Exercise material: Begin
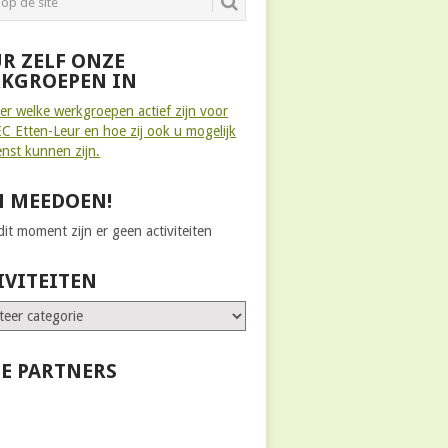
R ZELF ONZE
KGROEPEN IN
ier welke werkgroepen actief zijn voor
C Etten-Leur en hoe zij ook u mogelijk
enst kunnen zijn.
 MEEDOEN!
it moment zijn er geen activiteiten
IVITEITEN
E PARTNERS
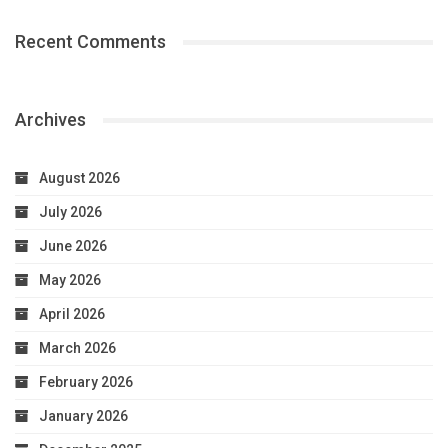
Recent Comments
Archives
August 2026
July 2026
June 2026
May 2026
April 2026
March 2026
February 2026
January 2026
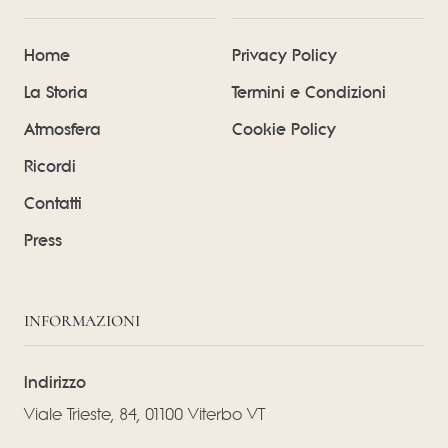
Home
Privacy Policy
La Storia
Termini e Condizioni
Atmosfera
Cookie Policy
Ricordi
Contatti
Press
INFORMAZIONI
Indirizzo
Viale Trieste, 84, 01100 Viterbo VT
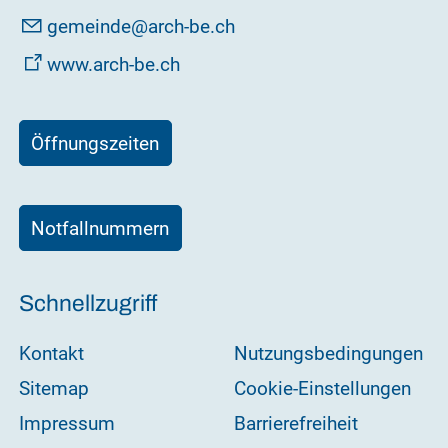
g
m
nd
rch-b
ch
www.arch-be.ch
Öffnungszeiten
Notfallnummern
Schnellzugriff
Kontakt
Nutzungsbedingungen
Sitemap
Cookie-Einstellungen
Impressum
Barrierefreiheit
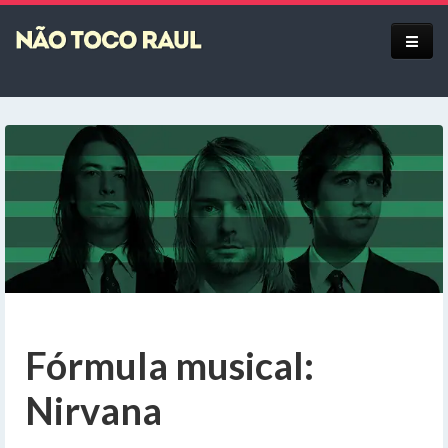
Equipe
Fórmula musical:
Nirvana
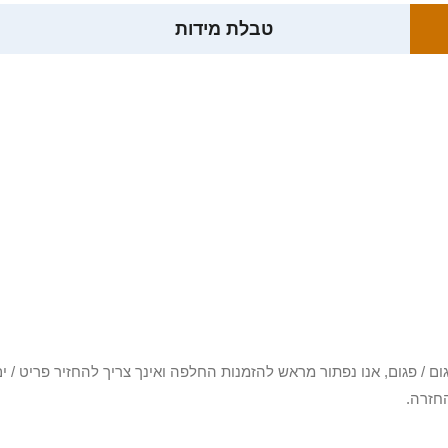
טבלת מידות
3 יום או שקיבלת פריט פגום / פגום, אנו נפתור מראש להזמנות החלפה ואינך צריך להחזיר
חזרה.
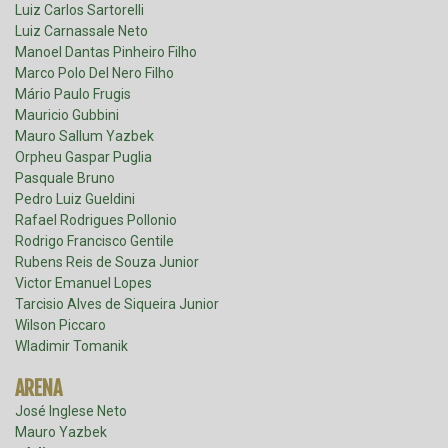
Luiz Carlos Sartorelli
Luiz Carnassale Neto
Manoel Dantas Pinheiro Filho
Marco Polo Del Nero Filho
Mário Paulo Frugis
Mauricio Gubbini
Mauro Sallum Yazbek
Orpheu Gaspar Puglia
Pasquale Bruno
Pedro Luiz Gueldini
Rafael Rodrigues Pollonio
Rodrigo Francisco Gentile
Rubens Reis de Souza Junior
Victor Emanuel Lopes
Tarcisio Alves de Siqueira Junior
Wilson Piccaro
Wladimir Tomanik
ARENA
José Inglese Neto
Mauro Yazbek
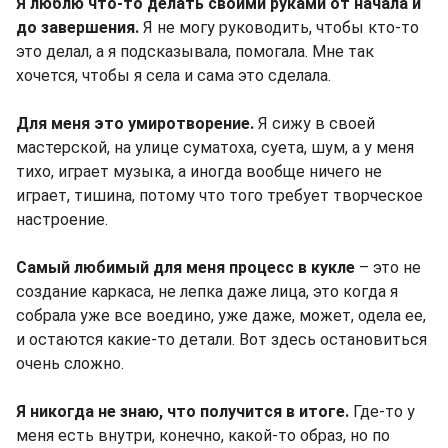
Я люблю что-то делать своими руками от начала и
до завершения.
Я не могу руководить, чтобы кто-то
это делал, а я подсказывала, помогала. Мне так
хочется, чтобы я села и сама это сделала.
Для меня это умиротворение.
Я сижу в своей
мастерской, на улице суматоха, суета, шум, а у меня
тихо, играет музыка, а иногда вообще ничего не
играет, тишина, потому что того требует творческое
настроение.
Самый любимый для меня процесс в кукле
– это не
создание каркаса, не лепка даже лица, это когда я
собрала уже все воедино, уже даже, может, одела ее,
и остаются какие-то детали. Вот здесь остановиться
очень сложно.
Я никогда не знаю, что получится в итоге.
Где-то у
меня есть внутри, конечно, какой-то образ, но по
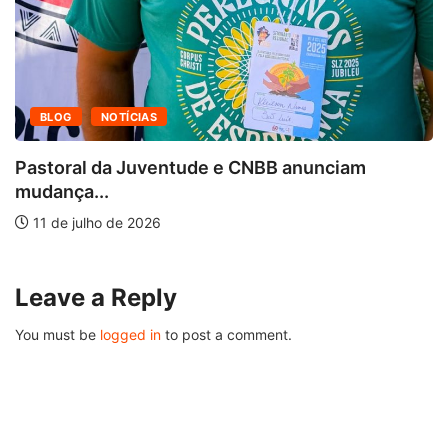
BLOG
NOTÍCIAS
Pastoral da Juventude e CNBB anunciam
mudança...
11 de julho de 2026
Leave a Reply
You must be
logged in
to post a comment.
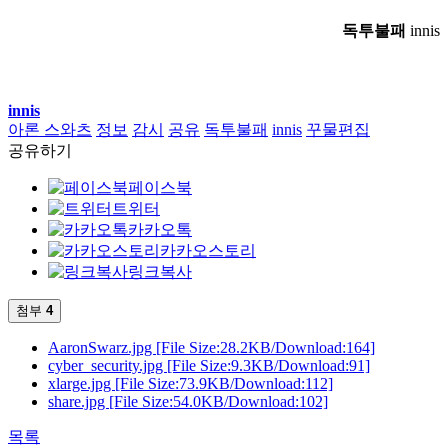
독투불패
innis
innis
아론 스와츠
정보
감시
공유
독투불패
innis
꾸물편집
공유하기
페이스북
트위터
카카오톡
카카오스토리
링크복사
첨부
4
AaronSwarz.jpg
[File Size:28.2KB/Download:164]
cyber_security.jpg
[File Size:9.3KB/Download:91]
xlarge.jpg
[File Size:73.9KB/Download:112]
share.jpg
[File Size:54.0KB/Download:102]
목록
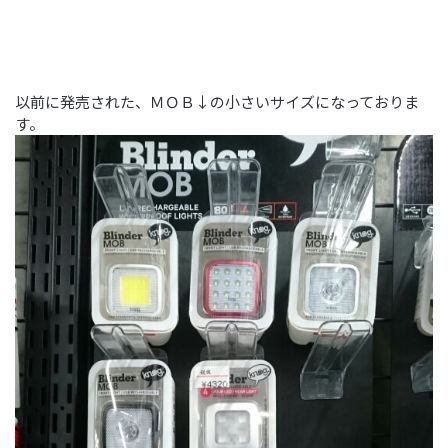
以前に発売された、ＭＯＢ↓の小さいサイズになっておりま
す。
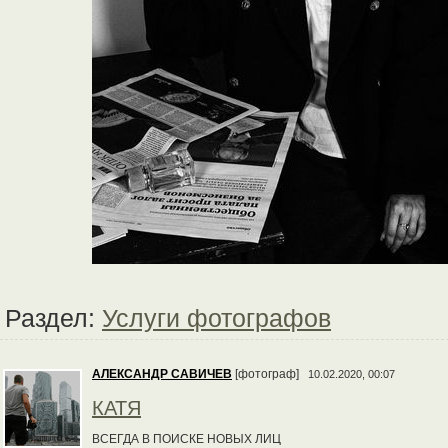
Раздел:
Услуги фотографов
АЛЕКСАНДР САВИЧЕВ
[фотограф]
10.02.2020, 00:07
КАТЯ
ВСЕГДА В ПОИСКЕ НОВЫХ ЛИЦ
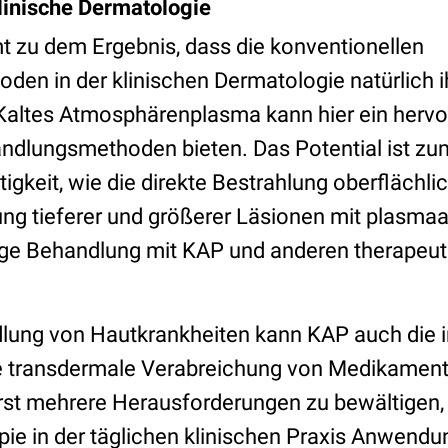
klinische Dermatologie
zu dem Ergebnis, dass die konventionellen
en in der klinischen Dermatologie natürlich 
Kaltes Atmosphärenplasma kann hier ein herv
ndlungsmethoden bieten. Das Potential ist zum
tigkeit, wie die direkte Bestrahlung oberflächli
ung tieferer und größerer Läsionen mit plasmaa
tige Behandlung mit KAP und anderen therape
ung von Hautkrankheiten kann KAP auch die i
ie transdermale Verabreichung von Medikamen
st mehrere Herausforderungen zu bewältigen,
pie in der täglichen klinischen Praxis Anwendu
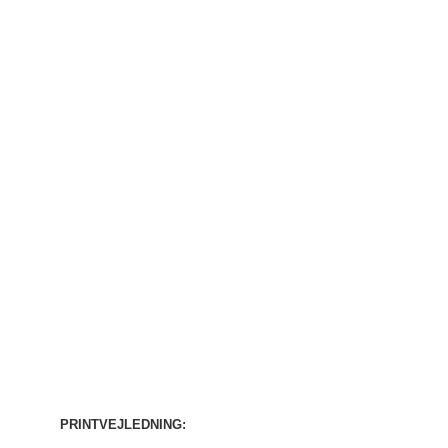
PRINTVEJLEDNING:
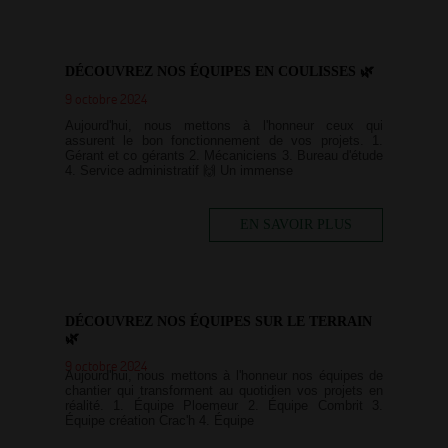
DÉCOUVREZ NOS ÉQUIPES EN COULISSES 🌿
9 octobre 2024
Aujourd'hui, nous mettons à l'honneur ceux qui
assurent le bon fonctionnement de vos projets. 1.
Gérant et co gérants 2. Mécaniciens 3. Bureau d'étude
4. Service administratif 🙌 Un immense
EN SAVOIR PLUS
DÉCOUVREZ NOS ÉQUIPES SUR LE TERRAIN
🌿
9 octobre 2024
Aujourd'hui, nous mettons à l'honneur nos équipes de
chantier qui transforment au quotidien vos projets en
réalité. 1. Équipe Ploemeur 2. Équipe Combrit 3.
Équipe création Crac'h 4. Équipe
Exercise material: End
Restate each entry word for word. Omit every picture.

Exercise answer:
R ZELF ONZE
KGROEPEN IN
ier welke werkgroepen actief zijn voor
C Etten-Leur en hoe zij ook u mogelijk
enst kunnen zijn.
 MEEDOEN!
it moment zijn er geen activiteiten
IVITEITEN
E PARTNERS
Recent Comments
Archives
August 2026
July 2026
June 2026
May 2026
April 2026
March 2026
February 2026
January 2026
Home
Privacy Policy
La Storia
Termini e Condizioni
Atmosfera
Cookie Policy
Ricordi
Contatti
Press
INFORMAZIONI
Indirizzo
Viale Trieste, 84, 01100 Viterbo VT
g
m
nd
rch-b
ch
www.arch-be.ch
Öffnungszeiten
Notfallnummern
Schnellzugriff
Kontakt
Nutzungsbedingungen
Sitemap
Cookie-Einstellungen
Impressum
Barrierefreiheit
Equipe
Fórmula musical:
Nirvana
טבלת מידות
3 יום או שקיבלת פריט פגום / פגום, אנו נפתור מראש להזמנות החלפה ואינך צריך להחזיר
חזרה.
Luiz Carlos Sartorelli
Luiz Carnassale Neto
Manoel Dantas Pinheiro Filho
Marco Polo Del Nero Filho
Mário Paulo Frugis
Mauricio Gubbini
Mauro Sallum Yazbek
Orpheu Gaspar Puglia
Pasquale Bruno
Pedro Luiz Gueldini
Rafael Rodrigues Pollonio
Rodrigo Francisco Gentile
Rubens Reis de Souza Junior
Victor Emanuel Lopes
Tarcisio Alves de Siqueira Junior
Wilson Piccaro
Wladimir Tomanik
ARENA
José Inglese Neto
Mauro Yazbek
Я люблю что-то делать своими руками от начала и
до завершения.
Я не могу руководить, чтобы кто-то
это делал, а я подсказывала, помогала. Мне так
хочется, чтобы я села и сама это сделала.
Для меня это умиротворение.
Я сижу в своей
мастерской, на улице суматоха, суета, шум, а у меня
тихо, играет музыка, а иногда вообще ничего не
играет, тишина, потому что того требует творческое
настроение.
Самый любимый для меня процесс в кукле
– это не
создание каркаса, не лепка даже лица, это когда я
собрала уже все воедино, уже даже, может, одела ее,
и остаются какие-то детали. Вот здесь остановиться
очень сложно.
Я никогда не знаю, что получится в итоге.
Где-то у
меня есть внутри, конечно, какой-то образ, но по
BLOG
NOTÍCIAS
Pastoral da Juventude e CNBB anunciam
mudança...
11 de julho de 2026
Leave a Reply
You must be
logged in
to post a comment.
독투불패
innis
innis
아론 스와츠
정보
감시
공유
독투불패
innis
꾸물편집
공유하기
페이스북
트위터
카카오톡
카카오스토리
링크복사
첨부
4
AaronSwarz.jpg
[File Size:28.2KB/Download:164]
cyber_security.jpg
[File Size:9.3KB/Download:91]
xlarge.jpg
[File Size:73.9KB/Download:112]
share.jpg
[File Size:54.0KB/Download:102]
목록
以前に発売された、ＭＯＢ↓の小さいサイズになっておりま
す。
Раздел:
Услуги фотографов
АЛЕКСАНДР САВИЧЕВ
[фотограф]
10.02.2020, 00:07
КАТЯ
ВСЕГДА В ПОИСКЕ НОВЫХ ЛИЦ
klinische Dermatologie
zu dem Ergebnis, dass die konventionellen
en in der klinischen Dermatologie natürlich 
Kaltes Atmosphärenplasma kann hier ein herv
ndlungsmethoden bieten. Das Potential ist zum
tigkeit, wie die direkte Bestrahlung oberflächli
ung tieferer und größerer Läsionen mit plasmaa
tige Behandlung mit KAP und anderen therape
ung von Hautkrankheiten kann KAP auch die i
ie transdermale Verabreichung von Medikamen
st mehrere Herausforderungen zu bewältigen,
pie in der täglichen klinischen Praxis Anwendu
PRINTVEJLEDNING:
DÉCOUVREZ NOS ÉQUIPES EN COULISSES 🌿
9 octobre 2024
Aujourd'hui, nous mettons à l'honneur ceux qui
assurent le bon fonctionnement de vos projets. 1.
Gérant et co gérants 2. Mécaniciens 3. Bureau d'étude
4. Service administratif 🙌 Un immense
EN SAVOIR PLUS
DÉCOUVREZ NOS ÉQUIPES SUR LE TERRAIN
🌿
9 octobre 2024
Aujourd'hui, nous mettons à l'honneur nos équipes de
chantier qui transforment au quotidien vos projets en
réalité. 1. Équipe Ploemeur 2. Équipe Combrit 3.
Équipe création Crac'h 4. Équipe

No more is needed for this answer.